3 Life Lessons from Another Generation

As much as I hate to admit this, I’m not really a “young adult” anymore.  I’ve been out of college *cough* years, and so although I’m not a “middle-aged” person, it pains me to admit that some might say I’m closer to that life stage than I am the college life stage.

And yet, as I age grow-up, I am realizing how badly I want to keep a student’s heart! Why? Because this younger generation is inspiring. And I don't mean in the fluffy “you can be whatever you want” type of way but in the reality that "life can be rough" type of way.  

1. Giving free forgiveness
It’s unbelievable to me to see how much students have been hurt.

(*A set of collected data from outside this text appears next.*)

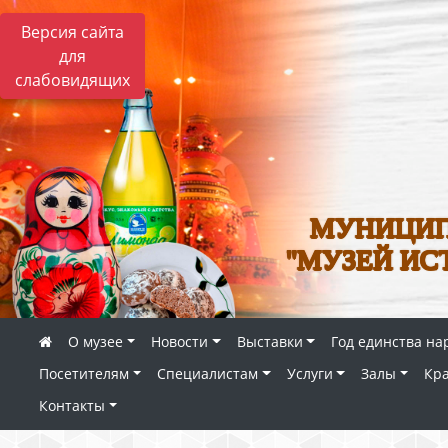
Версия сайта
для
слабовидящих
МУНИЦИП
"МУЗЕЙ ИС
О музее
Новости
Выставки
Год единства на
Посетителям
Специалистам
Услуги
Залы
Кр
Контакты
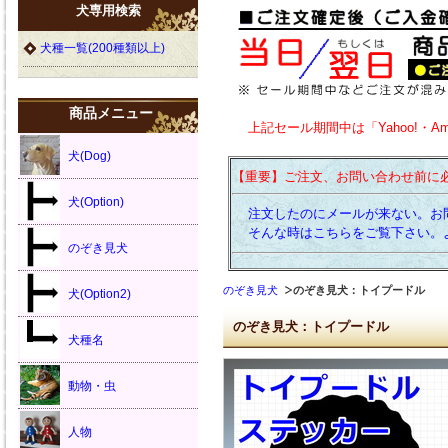
犬専用検索
犬種一覧(200種類以上)
商品メニュー
上記セール期間中は「Yahoo!・A
犬(Dog)
【重要】ご注文、お問い合わせ前に
犬(Option)
注文したのにメールが来ない。お
そんな時はこちらをご覧下さい。
のぞき見犬
のぞき見犬
のぞき見犬：トイプードル
犬(Option2)
のぞき見犬：トイプードル
犬種名
動物・虫
人物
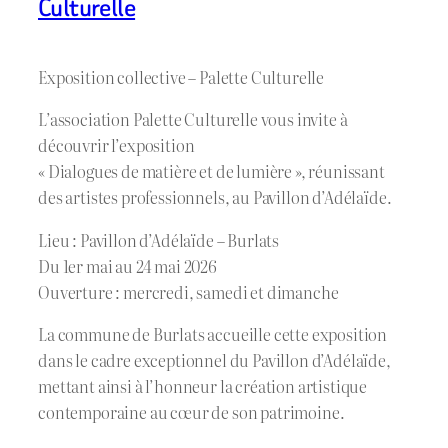
Culturelle
Exposition collective – Palette Culturelle
L’association Palette Culturelle vous invite à
découvrir l’exposition
« Dialogues de matière et de lumière », réunissant
des artistes professionnels, au Pavillon d’Adélaïde.
Lieu : Pavillon d’Adélaïde – Burlats
Du 1er mai au 24 mai 2026
Ouverture : mercredi, samedi et dimanche
La commune de Burlats accueille cette exposition
dans le cadre exceptionnel du Pavillon d’Adélaïde,
mettant ainsi à l’honneur la création artistique
contemporaine au cœur de son patrimoine.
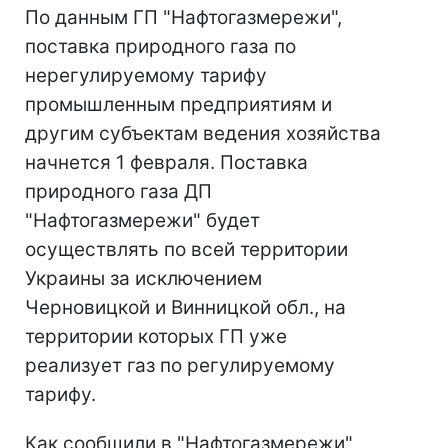
По данным ГП "Нафтогазмережи",
поставка природного газа по
нерегулируемому тарифу
промышленным предприятиям и
другим субъектам ведения хозяйства
начнется 1 февраля. Поставка
природного газа ДП
"Нафтогазмережи" будет
осуществлять по всей территории
Украины за исключением
Черновицкой и Винницкой обл., на
территории которых ГП уже
реализует газ по регулируемому
тарифу.
Как сообщили в "Нафтогазмережи",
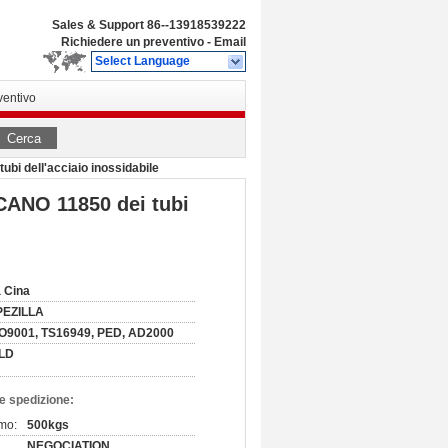
Sales & Support
86--13918539222
Richiedere un preventivo
-
Email
Select Language
ventivo
Cerca
bi dell'acciaio inossidabile
CANO 11850 dei tubi
 Cina
PEZILLA
O9001, TS16949, PED, AD2000
LD
e spedizione:
imo:
500kgs
NEGOCIATION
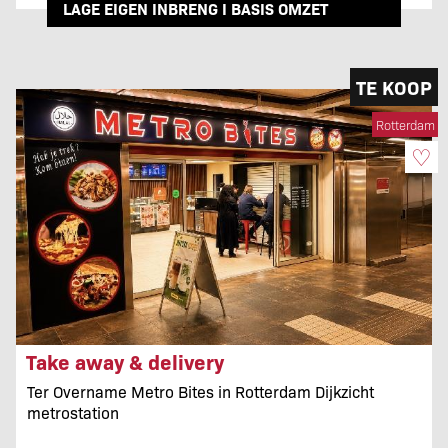
LAGE EIGEN INBRENG I BASIS OMZET
TE KOOP
Rotterdam
♡
Take away & delivery
Ter Overname Metro Bites in Rotterdam Dijkzicht
metrostation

In ridiculous and sometimes horrible ways.  I’ve sat through conversation after conversation in the past few months / years, listening to girls stories and finding out deep wounds that would leave most shaken and destroyed.  But much to my shock, not only are these young people standing stronger in their faith than before, they are walking in grace.

I’ve seen the practical obedience to the hard commands to love enemies and forgive brothers as they’ve said things like:

“She wasn’t trying to be like that. She was just ignorant.”
“It’s ok. God’s grace is deeper.” 
“I can’t judge them- I’ve made mistakes in my past too.”
“I don’t understand it. I’m hurt by it. But I don’t want to stay in this place.”

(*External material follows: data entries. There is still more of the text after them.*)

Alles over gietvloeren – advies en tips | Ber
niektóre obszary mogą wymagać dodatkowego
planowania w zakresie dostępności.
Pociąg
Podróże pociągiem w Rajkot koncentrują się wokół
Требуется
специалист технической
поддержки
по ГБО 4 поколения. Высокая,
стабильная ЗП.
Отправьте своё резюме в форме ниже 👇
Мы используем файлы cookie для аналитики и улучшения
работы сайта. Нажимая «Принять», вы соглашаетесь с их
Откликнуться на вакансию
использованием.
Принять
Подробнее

Their statements are eerily similar to Jesus’ words:
Judge not, and you will not be judged; condemn not, and you will not be condemned; forgive, and you will be forgiven; * But I say to you who hear, Love your enemies, do good to those who hate you; ** Father forgive them. They don’t know what they are doing.” ***

I can’t help but ask myself, when was the last time I sounded just like Jesus especially in an area as hard as forgiveness?

2. Crying S.O.S.
If you’ve texted with someone under the age of 30 recently, then you may have noticed that the SOS signal is the commonly used abbreviation for HELP in texting.  We won’t discuss whether or not I think SOS is a warranted cry when the text is that they need to borrow a pencil… but I do understand the distress signal for say, chocolate chip cookies!

Regardless, students have no issue with sending the SOS flare.
SOS! I need a flat iron!
SOS! That cute boy from math class said hi!
SOS! I can’t understand Bio!
SOS! My parents are getting divorced.
SOS! I don’t understand why God allowed this to happen.
SOS! My heart is breaking for my friend.

The cries range in heaviness but all are real. All are genuine needs.
At what point in my life did I transition from feeling like I can ask for help for any of life’s situations into the unrealistic belief that I have to be perfectly put together and never admit I need anything? Maybe even more important than asking the when is to ask the why?

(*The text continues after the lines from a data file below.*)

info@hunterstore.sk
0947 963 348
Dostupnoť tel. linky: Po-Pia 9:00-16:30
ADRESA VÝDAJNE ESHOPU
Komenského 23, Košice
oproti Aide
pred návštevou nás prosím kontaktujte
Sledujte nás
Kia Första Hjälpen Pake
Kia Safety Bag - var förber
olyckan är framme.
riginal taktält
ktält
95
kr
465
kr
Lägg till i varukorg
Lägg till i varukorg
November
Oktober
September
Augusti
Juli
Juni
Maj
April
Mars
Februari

Why do we not send the SOS flare when life takes a screeching turn in a direction we never saw coming? Why do we pretend that we’re not shaken, bruised, and distraught?

When was the last time I was genuine enough to ask for help?

3. Living fully
Somewhere along the road of “adulthood,” you learn a secret shortcut… you learn to stop thinking introspectively. It requires too much energy.  Instead, you { I } just go with the flow. We do what we need to do in order to be successful at our jobs, a good member of our family, and an active church member. Rarely do we stop to creatively think of ways to improve ourselves, our relationships, and our spiritual walk.  

It’s as if we are settling for surviving instead of living.

Yet as I have conversations with students, rarely are they content to survive. Instead they want to glean every memory, every experience from their lives.  They want to change in order to better themselves instead of focusing on how to better others.
Now I get that, realistically, as we age we lose some of that energy, but yet we also supposedly gain wisdom. So why don’t apply that wisdom to pick which areas of my life to still exert the most energy so that I can get the most return?

What do I mean?  


  • Why do I spend so much energy on obsessing over the little things in my job instead of praying over the people I work with?
  • Why do I spend so much energy on trying to meet the world’s fleeting view of beauty instead of spending time investing in my eternal relationship with Christ?
  • Why do I get caught up in drama when I could be studying wisdom?

So now what….

I’m learning to learn from those younger than me.
To be a bit more humble when it comes to life.
I’m learning that instead of discounting the younger generation because they haven’t made it to my life stage yet, maybe I should be acquiring their qualities.
To not be so quick to judge. So quick to fix things alone. So quick to survive.
I’m learning that maybe the younger ones have an outlook that actually looks more like Jesus’ than my own.